---------- PROVIDED DATA

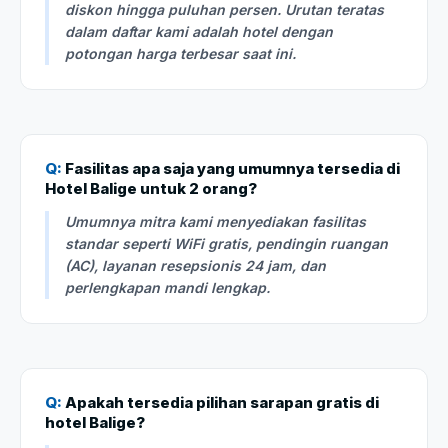
diskon hingga puluhan persen. Urutan teratas
dalam daftar kami adalah hotel dengan
potongan harga terbesar saat ini.
Q:
Fasilitas apa saja yang umumnya tersedia di
Hotel Balige untuk 2 orang?
Umumnya mitra kami menyediakan fasilitas
standar seperti WiFi gratis, pendingin ruangan
(AC), layanan resepsionis 24 jam, dan
perlengkapan mandi lengkap.
Q:
Apakah tersedia pilihan sarapan gratis di
hotel Balige?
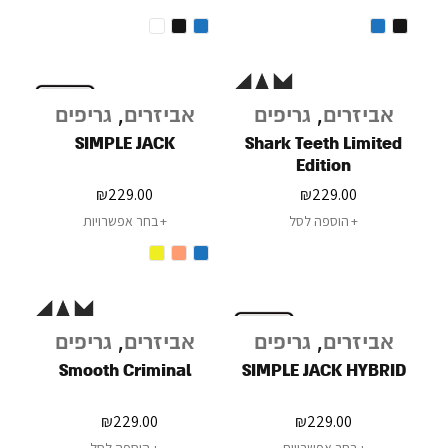
אביזרים
,
גריפים
אביזרים
,
גריפים
SIMPLE JACK
Shark Teeth Limited
Edition
₪
229.00
₪
229.00
הוספה לסל
בחר אפשרויות
אביזרים
,
גריפים
אביזרים
,
גריפים
Smooth Criminal
SIMPLE JACK HYBRID
₪
229.00
₪
229.00
בחר אפשרויות
הוספה לסל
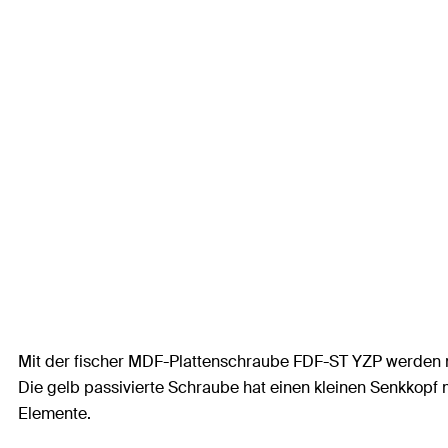
Mit der fischer MDF-Plattenschraube FDF-ST YZP werden m
Die gelb passivierte Schraube hat einen kleinen Senkkopf
Elemente.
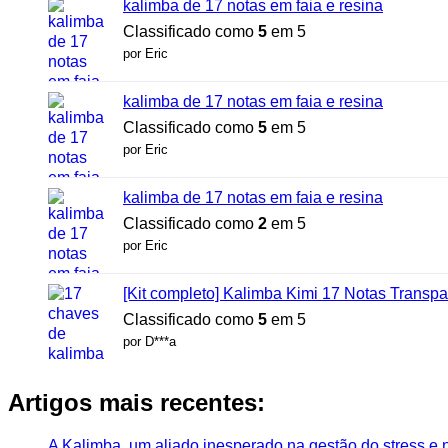
kalimba de 17 notas em faia e resina
Classificado como
5
em 5
por Eric
kalimba de 17 notas em faia e resina
Classificado como
5
em 5
por Eric
kalimba de 17 notas em faia e resina
Classificado como
2
em 5
por Eric
[Kit completo] Kalimba Kimi 17 Notas Transpa
Classificado como
5
em 5
por D***a
Artigos mais recentes:
A Kalimba, um aliado inesperado na gestão do stress e n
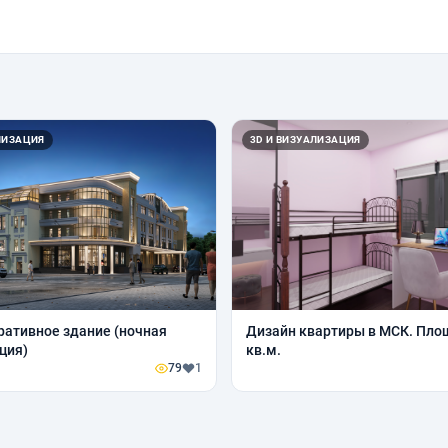
ЛИЗАЦИЯ
3D И ВИЗУАЛИЗАЦИЯ
ативное здание (ночная
Дизайн квартиры в МСК. Пло
ция)
кв.м.
79
1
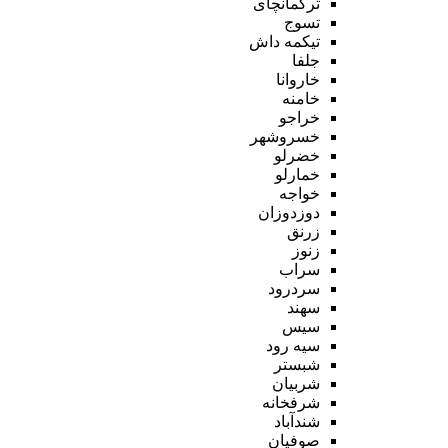
ترکمانچای
تسوج
تیکمه داش
جلفا
خاروانا
خامنه
خراجو
خسروشهر
خضرلو
خمارلو
خواجه
دوزدوزان
زرنق
زنوز
سراب
سردرود
سهند
سیس
سیه رود
شبستر
شربیان
شرفخانه
شندآباد
صوفیان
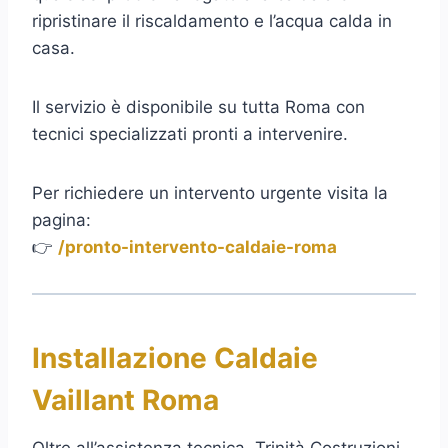
ripristinare il riscaldamento e l’acqua calda in
casa.
Il servizio è disponibile su tutta Roma con
tecnici specializzati pronti a intervenire.
Per richiedere un intervento urgente visita la
pagina:
👉
/pronto-intervento-caldaie-roma
Installazione Caldaie
Vaillant Roma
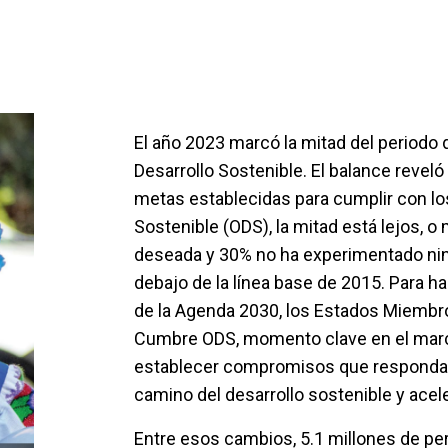
El año 2023 marcó la mitad del periodo 
Desarrollo Sostenible. El balance reveló 
metas establecidas para cumplir con lo
Sostenible (ODS), la mitad está lejos, o 
deseada y 30% no ha experimentado nin
debajo de la línea base de 2015. Para h
de la Agenda 2030, los Estados Miembros
Cumbre ODS, momento clave en el marc
establecer compromisos que respondan 
camino del desarrollo sostenible y acele
Entre esos cambios, 5.1 millones de p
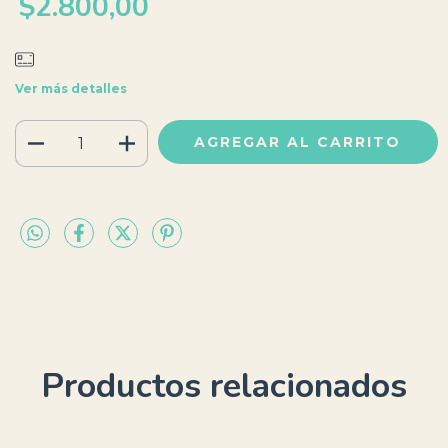
$2.800,00
Ver más detalles
Productos relacionados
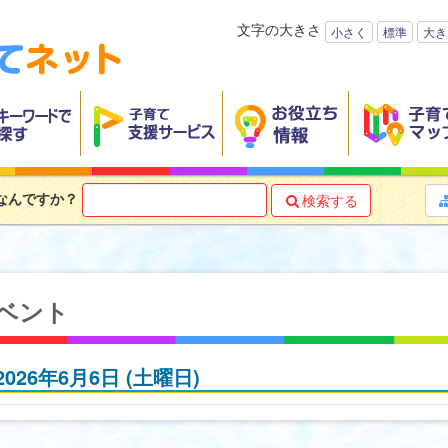
文字の大きさ
小さく
標準
大き
なんですか？
検索する

ベント
2026年6月6日
(土
曜日
)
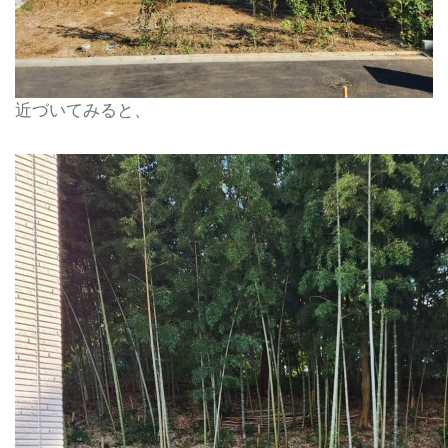
近づいてみると、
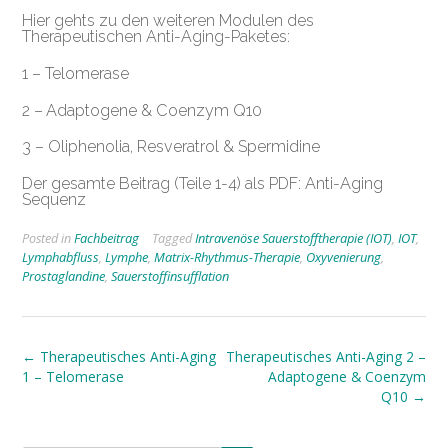
Hier gehts zu den weiteren Modulen des
Therapeutischen Anti-Aging-Paketes:
1 – Telomerase
2 – Adaptogene & Coenzym Q10
3 – Oliphenolia, Resveratrol & Spermidine
Der gesamte Beitrag (Teile 1-4) als PDF:
Anti-Aging
Sequenz
Posted in
Fachbeitrag
Tagged
Intravenöse Sauerstofftherapie (IOT)
,
IOT
,
Lymphabfluss
,
Lymphe
,
Matrix-Rhythmus-Therapie
,
Oxyvenierung
,
Prostaglandine
,
Sauerstoffinsufflation
Post
←
Therapeutisches Anti-Aging
Therapeutisches Anti-Aging 2 –
1 – Telomerase
Adaptogene & Coenzym
navigation
Q10
→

--------------------

__EXERCISE REQUIREMENTS__
Given the records above, return the lines starting at the one that holds "A Kalimba, um" and ending at the one that holds "tecnici specializzati pronti a intervenire.", exactly, and nothing besides; leave every picture out.

__RESPONSE FOR THIS EXERCISE__
A Kalimba, um aliado inesperado na gestão do stress e n
ЛИЗАЦИЯ
3D И ВИЗУАЛИЗАЦИЯ
ативное здание (ночная
Дизайн квартиры в МСК. Пло
ция)
кв.м.
79
1
ترکمانچای
تسوج
تیکمه داش
جلفا
خاروانا
خامنه
خراجو
خسروشهر
خضرلو
خمارلو
خواجه
دوزدوزان
زرنق
زنوز
سراب
سردرود
سهند
سیس
سیه رود
شبستر
شربیان
شرفخانه
شندآباد
صوفیان
ripristinare il riscaldamento e l’acqua calda in
casa.
Il servizio è disponibile su tutta Roma con
tecnici specializzati pronti a intervenire.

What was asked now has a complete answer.